Exercise materials START

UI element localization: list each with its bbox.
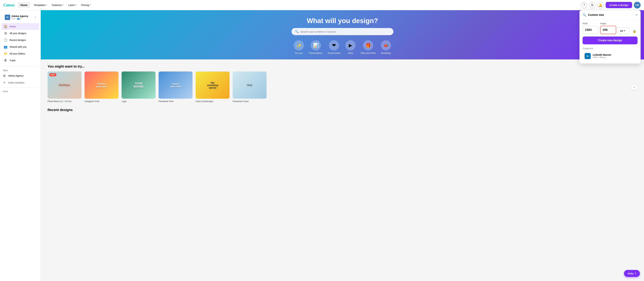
- height-input[interactable]: [600, 26, 616, 34]
- popup-overlay: 🔍 Custom size × Width Height: [0, 0, 644, 281]
- height-label: Height: [600, 22, 616, 25]
- height-input-wrap: [600, 26, 616, 34]
- unit-chevron-icon: ▾: [624, 30, 625, 32]
- popup-title: Custom size: [588, 14, 634, 16]
- help-label: Help: [628, 272, 633, 275]
- suggested-item-name: LinkedIn Banner: [593, 54, 612, 56]
- unit-text: px: [620, 29, 623, 32]
- width-input-wrap: [582, 26, 598, 34]
- suggested-label: Suggested: [582, 47, 638, 50]
- linkedin-icon: in: [584, 53, 591, 59]
- suggested-item-size: 1584 × 396 px: [593, 56, 612, 58]
- unit-select[interactable]: px ▾: [618, 27, 630, 34]
- popup-header: 🔍 Custom size ×: [580, 10, 640, 20]
- popup-close-button[interactable]: ×: [636, 13, 638, 17]
- unit-selector[interactable]: px ▾: [618, 24, 630, 34]
- suggested-item-linkedin[interactable]: in LinkedIn Banner 1584 × 396 px: [582, 51, 638, 61]
- height-field: Height: [600, 22, 616, 34]
- help-icon: ?: [635, 272, 636, 275]
- unit-spacer-label: [618, 24, 630, 26]
- custom-size-popup: 🔍 Custom size × Width Height: [580, 10, 640, 64]
- help-button[interactable]: Help ?: [624, 270, 640, 277]
- width-input[interactable]: [583, 26, 598, 34]
- dimensions-row: Width Height px ▾: [582, 22, 638, 34]
- width-field: Width: [582, 22, 598, 34]
- lock-icon: 🔒: [632, 29, 636, 33]
- popup-search-icon: 🔍: [582, 13, 586, 17]
- popup-body: Width Height px ▾: [580, 20, 640, 64]
- width-label: Width: [582, 22, 598, 25]
- create-new-design-button[interactable]: Create new design: [582, 36, 638, 44]
- suggested-item-info: LinkedIn Banner 1584 × 396 px: [593, 54, 612, 58]
- lock-button[interactable]: 🔒: [632, 28, 638, 34]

Exercise materials END

• Instructions to follow: Count every line in the data that contains the word "lock", then give that count and nothing else.

• The completed task: 2